You philological linguophiles and your derivates! :elfroleeyes: And yet we still don't have "rolleyes" spelled correctly. :tongueelf: I can see it going either way, Amarie, though I am inclined to believe it's a combination, that Morgoth placed Maiar spirits in twisted corruptions he made of Erus creations. In the original, LT2 version, of Beren and Luthien in prose, Huan speaks as a matter of routine, while in the Silm he speaks but thrice in his long life, yet we have the captain of the werewolves make a dying declaraton to Sauron after his battle with Huan. And it's well established Morgoth nor Melkor was capable of creation, only the perversion of existing creations; add the fact Dragons are clearly living creatures and they can only be either corrupted but preexisting life and/or Maiar in physical form.
Setting aside epistemology and inspiration (according to lore the "snakes" St. Patrick drove from Ireland were the Druids, who used the serpent as a symbol of wisdom, as does scripture on at least two occasions) I don't think Morgoth had it in him to give a dumb beast speech and human (at least) intelligence, but I also don't think it would be possible for any mortal to kill Glaurung or any other Dragon in any permanent sense if they were purely Maiar. So the most reasonable conclusion seems, to me, that the Dragons, Werewolves and likely many other horrible things besides known only to the Professor, were combinations of existing animal life and Maiar. That makes it a lot easier to explain Smaug and Scatha lasting from the First Age; while they COULD be offspring, reproducing Dragons have no precedent in canon, or even in apocrypha so far as I know. If you have an immortal beast due to a Maiar spirits presence reproduction becomes far less necessary, and we don't have to explain the apparently inherent evil of a Dragon brood.

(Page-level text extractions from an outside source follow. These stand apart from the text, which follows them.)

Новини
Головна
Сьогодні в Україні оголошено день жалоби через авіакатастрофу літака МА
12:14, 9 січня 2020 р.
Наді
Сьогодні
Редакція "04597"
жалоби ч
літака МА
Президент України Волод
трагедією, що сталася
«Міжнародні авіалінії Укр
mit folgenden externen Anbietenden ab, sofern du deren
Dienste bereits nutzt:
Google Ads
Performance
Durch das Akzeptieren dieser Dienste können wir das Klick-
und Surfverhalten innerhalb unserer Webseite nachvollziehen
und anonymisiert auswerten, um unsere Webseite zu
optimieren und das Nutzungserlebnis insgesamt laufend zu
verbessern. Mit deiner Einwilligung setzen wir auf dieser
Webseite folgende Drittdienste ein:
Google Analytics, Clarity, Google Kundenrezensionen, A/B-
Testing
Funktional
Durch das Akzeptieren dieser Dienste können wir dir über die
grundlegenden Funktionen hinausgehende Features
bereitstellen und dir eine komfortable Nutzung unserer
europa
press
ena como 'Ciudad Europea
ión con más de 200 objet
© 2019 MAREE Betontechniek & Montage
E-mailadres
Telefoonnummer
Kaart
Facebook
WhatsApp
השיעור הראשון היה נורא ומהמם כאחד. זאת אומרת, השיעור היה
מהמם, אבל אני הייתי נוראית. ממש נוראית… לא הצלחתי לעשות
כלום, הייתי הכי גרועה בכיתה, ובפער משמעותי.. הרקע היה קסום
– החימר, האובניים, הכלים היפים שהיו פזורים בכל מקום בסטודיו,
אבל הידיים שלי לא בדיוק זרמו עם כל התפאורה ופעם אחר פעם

As to the specific issue of Earendils combat with Ancalagon, the Silmarillion says only this (following a passage with the appearance of the previously unknown winged Dragons "so sudden and ruinous... that the host of the Valar was driven back:")
But Earendil came, shining with white flame, and about Vingilot were gathered all the great birds of heaven and Thorondor was their captain, and there was battle in the air all the day and through a dark night of doubt. Before the rising of the sun Earendil slew Ancalagon the Black, the mightiest of the dragon-host, and cast him from the sky; and he fell upon the towers of Thangorodrim, and they were broken in his ruin.

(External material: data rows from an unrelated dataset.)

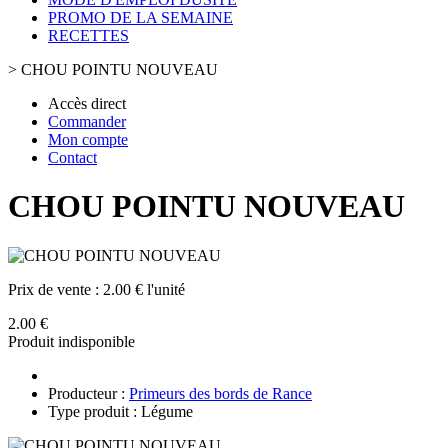
PROMO DE LA SEMAINE
RECETTES
>
CHOU POINTU NOUVEAU
Accès direct
Commander
Mon compte
Contact
CHOU POINTU NOUVEAU
Prix de vente :
2.00 € l'unité
2.00 €
Produit indisponible
Producteur :
Primeurs des bords de Rance
Type produit : Légume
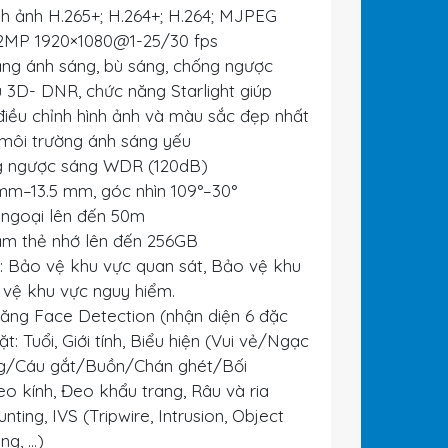
h ảnh H.265+; H.264+; H.264; MJPEG
 2MP 1920×1080@1-25/30 fps
ng ánh sáng, bù sáng, chống ngược
u 3D- DNR, chức năng Starlight giúp
iều chỉnh hình ảnh và màu sắc đẹp nhất
 môi trường ánh sáng yếu
 ngược sáng WDR (120dB)
mm–13.5 mm, góc nhìn 109°–30°
ngoại lên đến 50m
ắm thẻ nhớ lên đến 256GB
: Bảo vệ khu vực quan sát, Bảo vệ khu
o vệ khu vực nguy hiểm.
ăng Face Detection (nhận diện 6 đặc
t: Tuổi, Giới tính, Biểu hiện (Vui vẻ/Ngạc
ng/Cáu gắt/Buồn/Chán ghét/Bối
o kính, Đeo khẩu trang, Râu và ria
ting, IVS (Tripwire, Intrusion, Object
, ...)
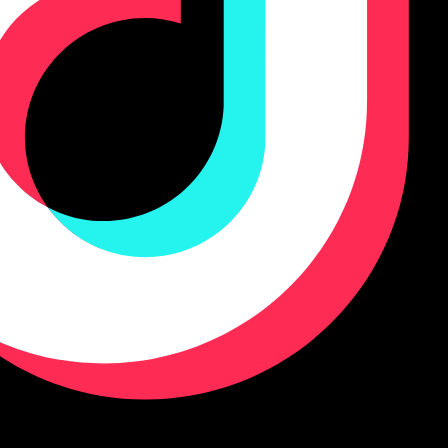
server. A non-404, non-200 error message was returned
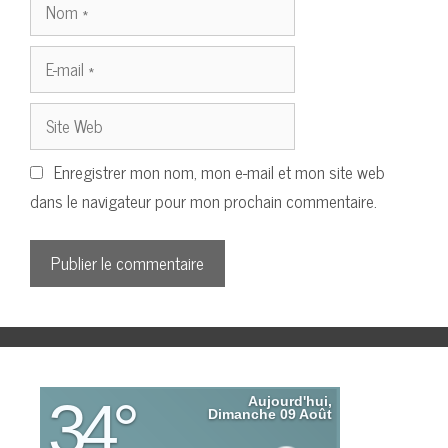
Nom
E-
mail
Site
Web
Enregistrer mon nom, mon e-mail et mon site web
dans le navigateur pour mon prochain commentaire.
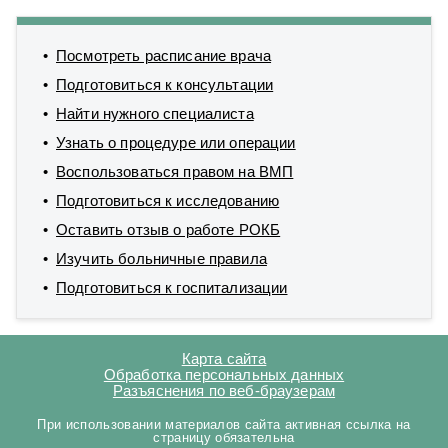
Посмотреть расписание врача
Подготовиться к консультации
Найти нужного специалиста
Узнать о процедуре или операции
Воспользоваться правом на ВМП
Подготовиться к исследованию
Оставить отзыв о работе РОКБ
Изучить больничные правила
Подготовиться к госпитализации
Карта сайта
Обработка персональных данных
Разъяснения по веб-браузерам
При использовании материалов сайта активная ссылка на
страницу обязательна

(Of the Voyage of Earendil, p.252 in the 1977 George, Allen and Unwin hardback)
This is the only canonical mention of the battle, or of Ancalagon at all (stuff like this is what drew me to HoMe.) It does tell us much, but much of that presents as many questions as answers. First, we see a combat between two armies, which Ancalagon and Earendil appear to lead (though it DOES say Thorondor was the captain of the Eagles, or perhaps of "the great birds" in general, though I know of no others in canon.) Even that assumes the Dragons were led by the greatest of their members, and not by Sauron or the mind of Morgoth himself, but this seems reasonable given the cunning and intellect we see in Glaurung and Smaug.
It's impossible to tell if Earendils combat with Ancalagon was "Roman style" or an aspect of the larger fray, but if the former it begs the question of what kept Vingilot aloft not merely in the heavens but over Thangorodrim. In this he is not simply put through the Doors of Night as part of the celestial realm, but in Middle-earth, and flying. Not only that, but his ship is with him, which to me suggests something like the swans of Alqualonde drawing the ships of Teleri.
Beyond that we can say little save the HOSTS fought the rest of the day and the entire night, and Earendil personally slew Ancalagon ere dawn. Ancalagons fall broke "the towers of Thangorodrim;" is this the mountain itself, or merely its battlements, which latter the Wreck of Gluarung, or even Smaug would likely have done? We don't know. Ancalagon is called "the mightiest of the dragon-host" but this seems to mean "the host of Dragons in the fight" from which Glaurung is obviously excluded since he's dead.
Hence my conundrum; Ancalagon is unquestionably the greatest of the flying dragons, but could something of Glaurungs bulk fly? If the winged dragons were so fiercesome, why were they not used 'til the War of the Powers? The most logical answer to the latter is that air superiority was of little value in the previous wars (though you'd think it would come up in the Fall of Gondolin) as to the former, I can't decide, though I lean toward "Ancalagon was the greatest of the Dragons, bar none."